- [ASSIGNED TASK] Copy out each line below that has the word "Brochure" in it.

- [SUPPLIED RECORDS]
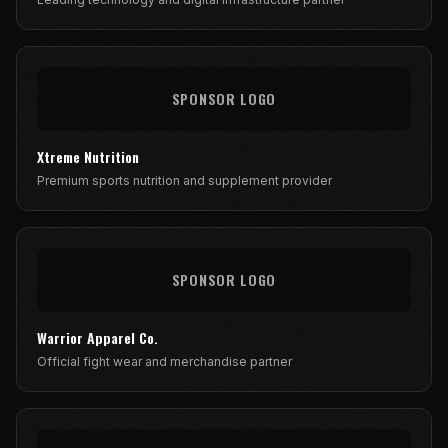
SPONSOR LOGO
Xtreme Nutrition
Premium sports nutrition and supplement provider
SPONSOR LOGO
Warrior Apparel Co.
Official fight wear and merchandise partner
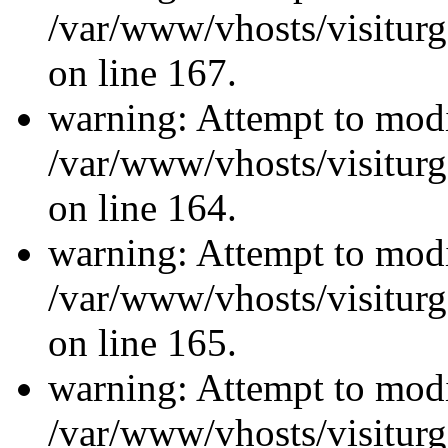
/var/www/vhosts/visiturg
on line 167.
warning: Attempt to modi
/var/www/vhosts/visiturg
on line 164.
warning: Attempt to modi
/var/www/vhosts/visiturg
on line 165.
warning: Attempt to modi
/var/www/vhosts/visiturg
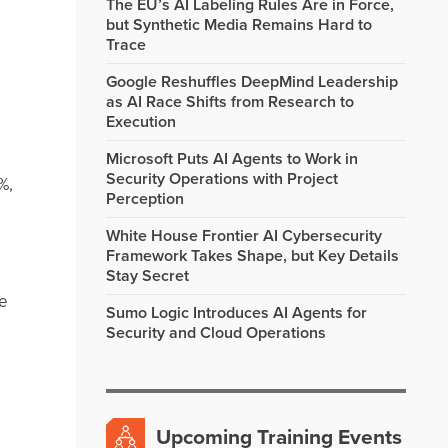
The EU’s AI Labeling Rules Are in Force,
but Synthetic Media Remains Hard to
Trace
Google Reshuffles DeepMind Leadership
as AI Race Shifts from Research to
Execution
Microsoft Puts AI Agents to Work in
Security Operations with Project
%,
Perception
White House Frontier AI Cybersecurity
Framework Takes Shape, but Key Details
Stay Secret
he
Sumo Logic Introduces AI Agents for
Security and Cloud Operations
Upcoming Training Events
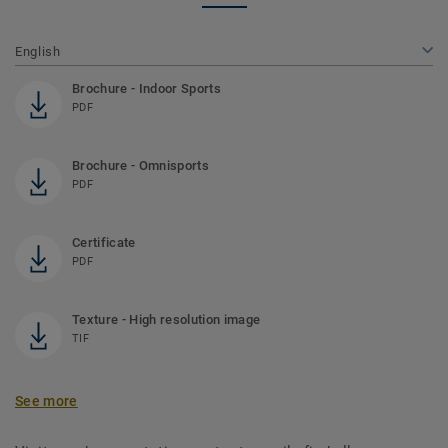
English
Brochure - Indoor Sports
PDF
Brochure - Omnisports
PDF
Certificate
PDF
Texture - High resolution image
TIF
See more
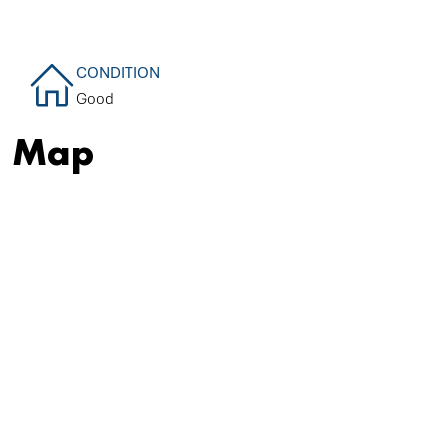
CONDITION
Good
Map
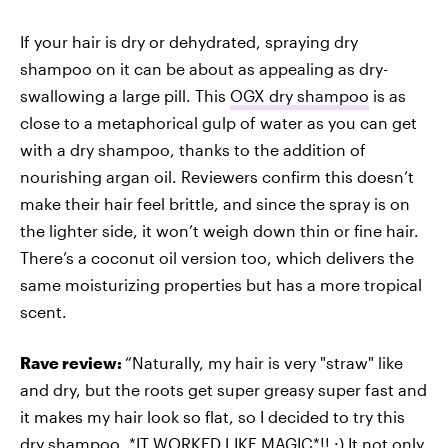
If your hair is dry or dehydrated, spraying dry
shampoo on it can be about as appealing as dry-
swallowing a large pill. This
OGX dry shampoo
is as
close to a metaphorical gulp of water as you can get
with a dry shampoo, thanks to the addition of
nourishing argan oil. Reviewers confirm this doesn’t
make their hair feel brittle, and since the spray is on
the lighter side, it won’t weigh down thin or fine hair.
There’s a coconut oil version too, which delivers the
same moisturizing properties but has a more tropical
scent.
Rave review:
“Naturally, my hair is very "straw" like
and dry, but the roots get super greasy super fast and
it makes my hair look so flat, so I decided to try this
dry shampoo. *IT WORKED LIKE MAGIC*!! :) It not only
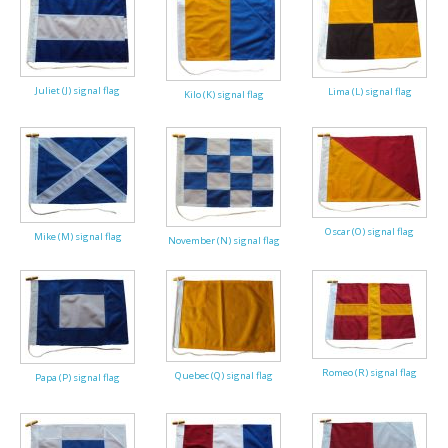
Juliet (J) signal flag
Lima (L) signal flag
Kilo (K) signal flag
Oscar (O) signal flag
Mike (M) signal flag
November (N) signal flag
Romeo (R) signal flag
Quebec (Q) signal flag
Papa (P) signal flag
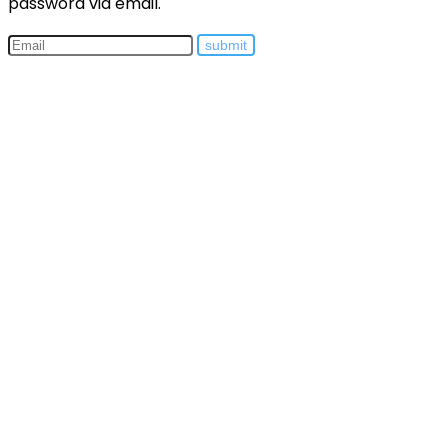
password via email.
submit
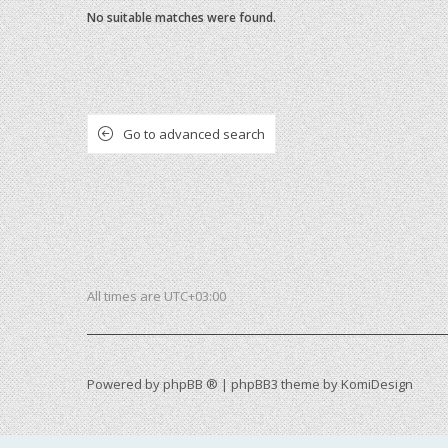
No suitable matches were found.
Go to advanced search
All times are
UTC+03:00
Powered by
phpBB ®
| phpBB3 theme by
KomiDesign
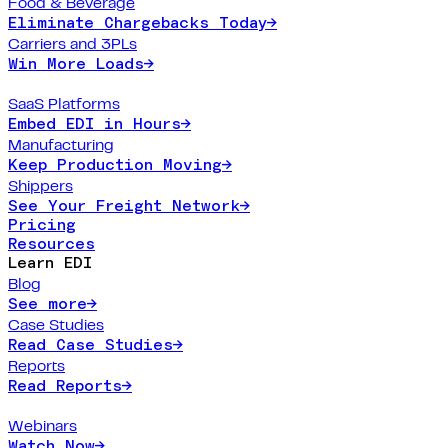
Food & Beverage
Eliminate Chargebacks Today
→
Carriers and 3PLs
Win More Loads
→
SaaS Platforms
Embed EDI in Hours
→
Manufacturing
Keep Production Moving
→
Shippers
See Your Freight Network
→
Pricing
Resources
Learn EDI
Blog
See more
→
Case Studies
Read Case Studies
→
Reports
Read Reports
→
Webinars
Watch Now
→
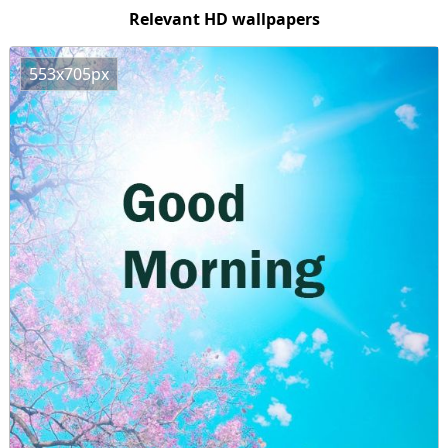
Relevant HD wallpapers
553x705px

...

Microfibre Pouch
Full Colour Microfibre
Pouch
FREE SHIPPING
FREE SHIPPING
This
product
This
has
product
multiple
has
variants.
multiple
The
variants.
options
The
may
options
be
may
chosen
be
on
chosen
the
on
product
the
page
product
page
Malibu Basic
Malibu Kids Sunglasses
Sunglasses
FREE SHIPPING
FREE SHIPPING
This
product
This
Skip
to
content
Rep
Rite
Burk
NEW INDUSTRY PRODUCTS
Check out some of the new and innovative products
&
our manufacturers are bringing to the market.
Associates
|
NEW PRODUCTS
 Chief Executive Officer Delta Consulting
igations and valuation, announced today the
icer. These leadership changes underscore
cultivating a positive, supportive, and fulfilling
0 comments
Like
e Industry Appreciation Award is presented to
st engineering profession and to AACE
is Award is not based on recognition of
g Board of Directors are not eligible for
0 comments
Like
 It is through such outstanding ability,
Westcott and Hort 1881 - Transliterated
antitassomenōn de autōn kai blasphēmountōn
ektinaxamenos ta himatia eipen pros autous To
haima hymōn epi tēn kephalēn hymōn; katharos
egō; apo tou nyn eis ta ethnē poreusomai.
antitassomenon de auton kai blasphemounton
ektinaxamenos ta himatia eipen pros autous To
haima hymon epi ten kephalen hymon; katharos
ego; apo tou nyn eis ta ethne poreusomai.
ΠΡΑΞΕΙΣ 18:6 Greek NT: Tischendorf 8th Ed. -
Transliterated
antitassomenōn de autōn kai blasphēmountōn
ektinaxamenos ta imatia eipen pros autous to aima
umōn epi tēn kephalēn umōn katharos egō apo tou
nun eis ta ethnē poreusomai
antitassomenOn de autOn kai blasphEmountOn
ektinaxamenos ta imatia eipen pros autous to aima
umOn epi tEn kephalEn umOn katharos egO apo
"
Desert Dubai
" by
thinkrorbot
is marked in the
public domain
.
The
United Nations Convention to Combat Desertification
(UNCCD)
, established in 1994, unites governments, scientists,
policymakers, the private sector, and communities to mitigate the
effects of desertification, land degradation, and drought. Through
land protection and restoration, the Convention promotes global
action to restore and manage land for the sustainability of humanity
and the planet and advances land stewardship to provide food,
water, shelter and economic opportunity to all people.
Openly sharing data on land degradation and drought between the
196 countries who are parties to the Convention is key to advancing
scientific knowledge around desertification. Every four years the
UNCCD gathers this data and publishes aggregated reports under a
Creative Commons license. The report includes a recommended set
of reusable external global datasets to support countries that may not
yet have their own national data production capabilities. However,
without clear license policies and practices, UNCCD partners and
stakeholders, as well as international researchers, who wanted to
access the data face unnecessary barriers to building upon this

- [ANSWER TO THIS EXERCISE]
Brochure - Indoor Sports
Brochure - Omnisports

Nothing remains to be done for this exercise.